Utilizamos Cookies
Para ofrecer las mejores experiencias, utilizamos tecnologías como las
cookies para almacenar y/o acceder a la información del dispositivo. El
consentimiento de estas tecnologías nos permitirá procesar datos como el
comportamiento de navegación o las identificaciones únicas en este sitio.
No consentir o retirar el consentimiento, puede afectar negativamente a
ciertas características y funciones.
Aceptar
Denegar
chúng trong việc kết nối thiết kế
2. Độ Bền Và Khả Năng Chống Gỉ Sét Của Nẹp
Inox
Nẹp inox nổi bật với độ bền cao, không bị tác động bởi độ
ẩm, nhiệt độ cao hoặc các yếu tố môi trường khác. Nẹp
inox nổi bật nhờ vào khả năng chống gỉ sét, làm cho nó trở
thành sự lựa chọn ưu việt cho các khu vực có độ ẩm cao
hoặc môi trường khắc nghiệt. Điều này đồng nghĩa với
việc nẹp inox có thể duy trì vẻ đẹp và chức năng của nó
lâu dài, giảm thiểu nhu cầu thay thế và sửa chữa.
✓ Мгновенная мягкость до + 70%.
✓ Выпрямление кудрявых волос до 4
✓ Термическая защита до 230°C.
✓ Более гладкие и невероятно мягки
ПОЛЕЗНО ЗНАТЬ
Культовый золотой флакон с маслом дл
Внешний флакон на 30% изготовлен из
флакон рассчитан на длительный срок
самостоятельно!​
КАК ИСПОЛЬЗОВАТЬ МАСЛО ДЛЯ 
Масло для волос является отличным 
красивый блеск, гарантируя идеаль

#####

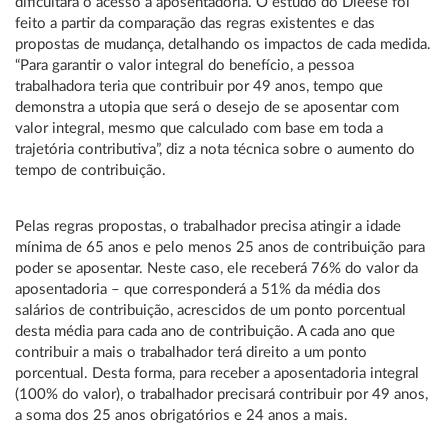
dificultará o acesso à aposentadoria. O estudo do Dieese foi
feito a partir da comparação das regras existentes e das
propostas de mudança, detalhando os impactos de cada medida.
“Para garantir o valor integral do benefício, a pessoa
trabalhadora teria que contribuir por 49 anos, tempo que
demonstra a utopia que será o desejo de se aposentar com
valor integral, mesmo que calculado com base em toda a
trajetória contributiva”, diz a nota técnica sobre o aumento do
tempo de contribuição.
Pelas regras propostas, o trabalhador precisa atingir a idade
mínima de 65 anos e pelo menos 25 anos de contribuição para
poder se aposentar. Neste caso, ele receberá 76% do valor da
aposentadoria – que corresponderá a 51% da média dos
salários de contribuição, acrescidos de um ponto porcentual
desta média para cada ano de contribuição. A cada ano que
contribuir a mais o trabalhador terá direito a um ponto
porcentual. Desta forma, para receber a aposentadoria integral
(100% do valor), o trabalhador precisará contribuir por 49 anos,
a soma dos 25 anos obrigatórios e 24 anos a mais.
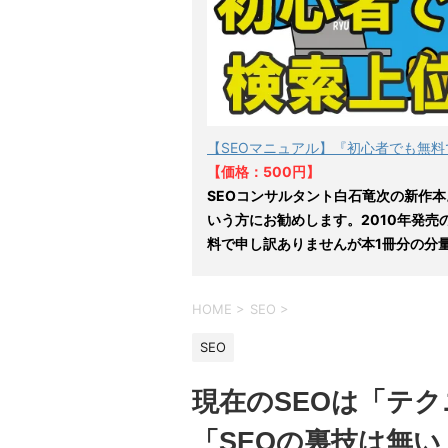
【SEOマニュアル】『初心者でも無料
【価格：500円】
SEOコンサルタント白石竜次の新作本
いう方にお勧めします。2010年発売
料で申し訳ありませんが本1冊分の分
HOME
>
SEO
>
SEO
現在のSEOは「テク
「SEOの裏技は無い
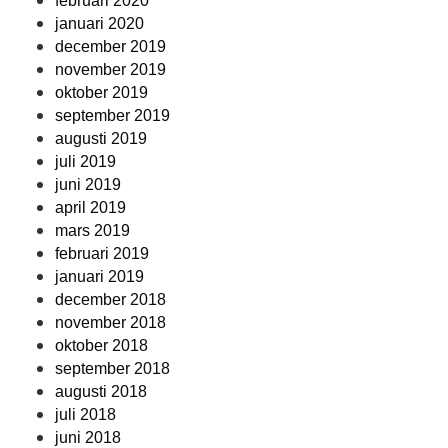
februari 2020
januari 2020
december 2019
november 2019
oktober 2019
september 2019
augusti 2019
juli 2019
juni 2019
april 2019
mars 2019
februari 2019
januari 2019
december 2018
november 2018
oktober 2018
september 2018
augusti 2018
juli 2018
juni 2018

#####

WORK REQUIRED:
Only those lines of the entries above that run from the line containing "thành sự lựa" to the line containing "красивый блеск, гарантируя идеаль", both included, should be transcribed exactly.

WRITTEN REPLY:
thành sự lựa chọn ưu việt cho các khu vực có độ ẩm cao
hoặc môi trường khắc nghiệt. Điều này đồng nghĩa với
việc nẹp inox có thể duy trì vẻ đẹp và chức năng của nó
lâu dài, giảm thiểu nhu cầu thay thế và sửa chữa.
✓ Мгновенная мягкость до + 70%.
✓ Выпрямление кудрявых волос до 4
✓ Термическая защита до 230°C.
✓ Более гладкие и невероятно мягки
ПОЛЕЗНО ЗНАТЬ
Культовый золотой флакон с маслом дл
Внешний флакон на 30% изготовлен из
флакон рассчитан на длительный срок
самостоятельно!​
КАК ИСПОЛЬЗОВАТЬ МАСЛО ДЛЯ 
Масло для волос является отличным 
красивый блеск, гарантируя идеаль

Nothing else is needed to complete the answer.